## PROBLEM STATEMENT
Using the records below, count the lines with "frais" in them. Give the number only.

## SUPPLIED DATA
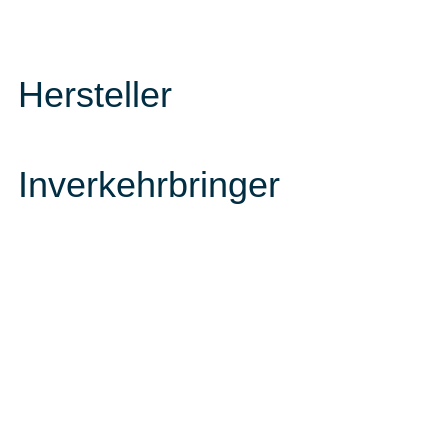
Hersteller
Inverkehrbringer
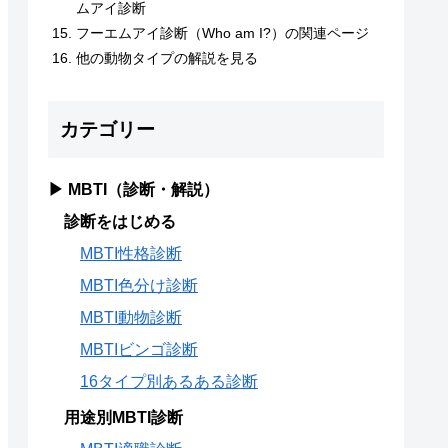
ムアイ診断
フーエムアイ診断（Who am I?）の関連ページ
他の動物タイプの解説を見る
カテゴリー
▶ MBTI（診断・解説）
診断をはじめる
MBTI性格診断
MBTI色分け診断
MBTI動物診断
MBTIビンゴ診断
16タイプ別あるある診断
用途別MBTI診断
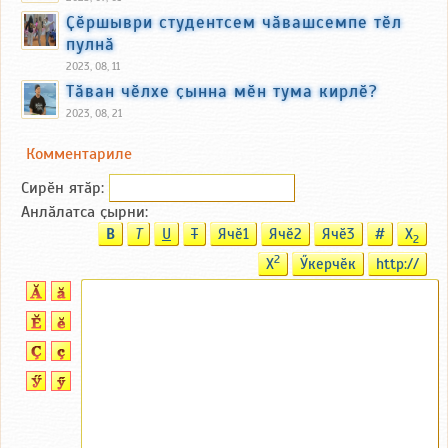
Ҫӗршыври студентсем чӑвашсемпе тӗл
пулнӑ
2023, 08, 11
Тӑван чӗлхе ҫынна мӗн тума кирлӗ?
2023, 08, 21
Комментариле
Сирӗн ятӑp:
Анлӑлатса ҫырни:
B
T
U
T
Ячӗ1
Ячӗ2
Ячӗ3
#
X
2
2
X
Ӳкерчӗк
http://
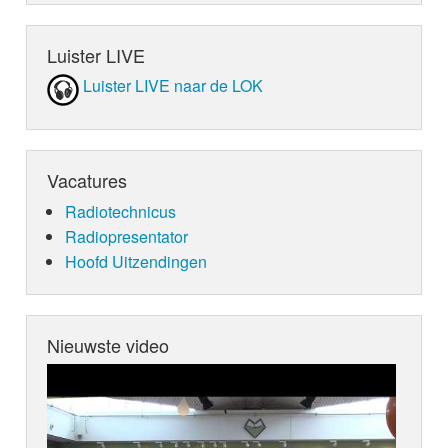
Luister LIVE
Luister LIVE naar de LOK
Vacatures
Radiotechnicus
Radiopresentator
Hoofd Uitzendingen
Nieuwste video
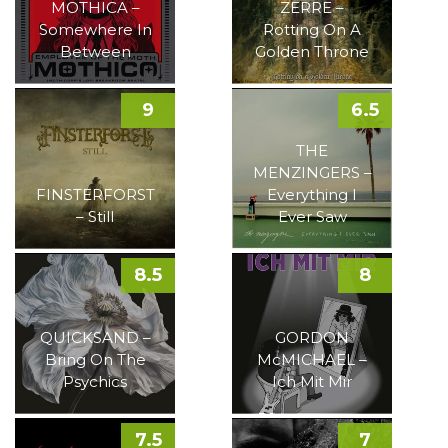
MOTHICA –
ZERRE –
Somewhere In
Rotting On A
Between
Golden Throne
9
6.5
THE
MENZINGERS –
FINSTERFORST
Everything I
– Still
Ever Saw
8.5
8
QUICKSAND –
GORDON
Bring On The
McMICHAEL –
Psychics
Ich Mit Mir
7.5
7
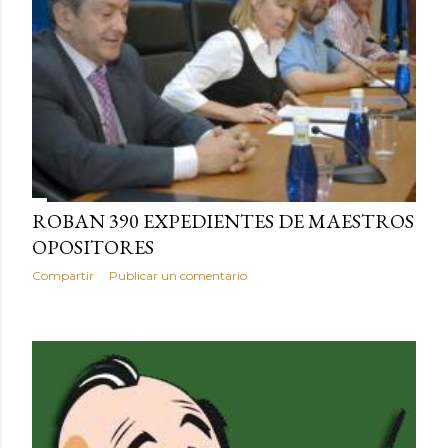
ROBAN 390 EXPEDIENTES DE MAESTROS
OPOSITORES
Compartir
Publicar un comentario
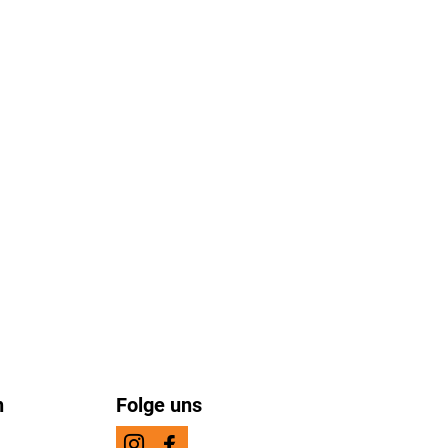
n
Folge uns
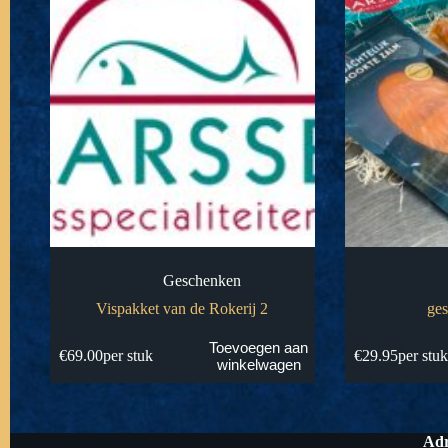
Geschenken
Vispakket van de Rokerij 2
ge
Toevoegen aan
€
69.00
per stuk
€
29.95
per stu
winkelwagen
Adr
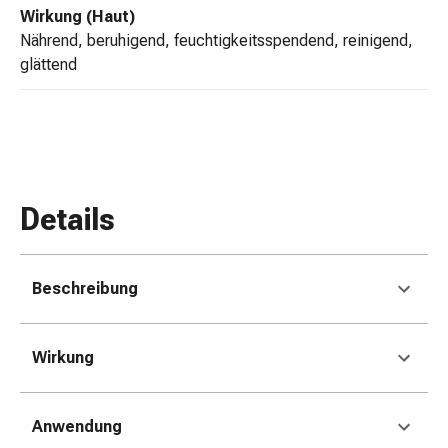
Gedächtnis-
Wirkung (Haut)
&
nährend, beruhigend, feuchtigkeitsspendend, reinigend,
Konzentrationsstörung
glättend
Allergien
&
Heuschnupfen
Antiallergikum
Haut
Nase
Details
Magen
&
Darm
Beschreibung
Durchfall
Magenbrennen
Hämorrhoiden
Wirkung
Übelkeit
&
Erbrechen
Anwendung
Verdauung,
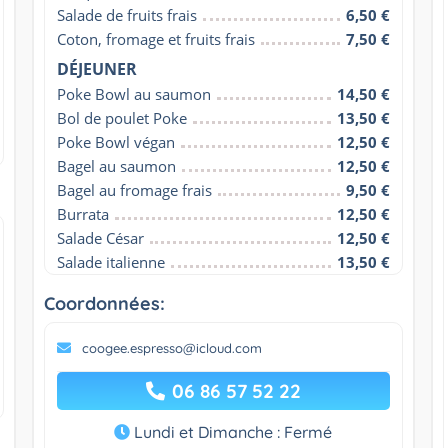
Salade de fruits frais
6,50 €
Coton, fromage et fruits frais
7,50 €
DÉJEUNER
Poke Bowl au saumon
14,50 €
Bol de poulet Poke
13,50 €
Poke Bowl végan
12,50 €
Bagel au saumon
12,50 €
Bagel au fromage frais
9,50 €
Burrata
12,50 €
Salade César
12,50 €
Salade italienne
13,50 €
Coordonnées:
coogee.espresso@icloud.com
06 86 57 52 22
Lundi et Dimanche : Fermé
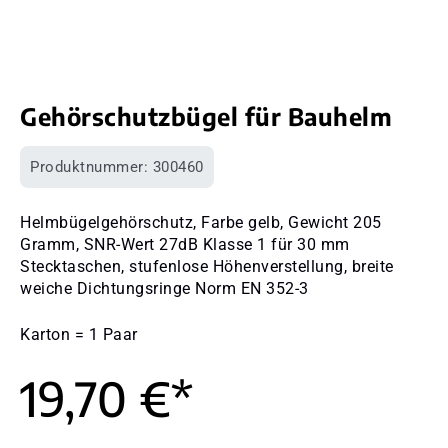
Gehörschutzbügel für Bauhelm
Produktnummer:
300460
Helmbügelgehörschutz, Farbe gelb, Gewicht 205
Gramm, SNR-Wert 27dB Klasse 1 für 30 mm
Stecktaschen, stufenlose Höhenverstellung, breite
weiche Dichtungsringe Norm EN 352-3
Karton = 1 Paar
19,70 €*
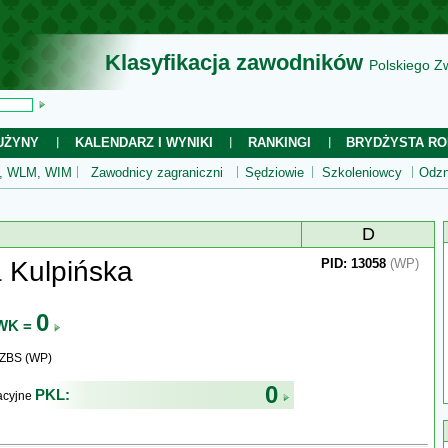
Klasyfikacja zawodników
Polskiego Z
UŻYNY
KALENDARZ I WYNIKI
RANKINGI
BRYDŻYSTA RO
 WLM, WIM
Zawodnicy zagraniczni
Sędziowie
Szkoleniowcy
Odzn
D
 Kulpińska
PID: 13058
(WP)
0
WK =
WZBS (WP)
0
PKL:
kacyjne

## ANSWER SPACE
3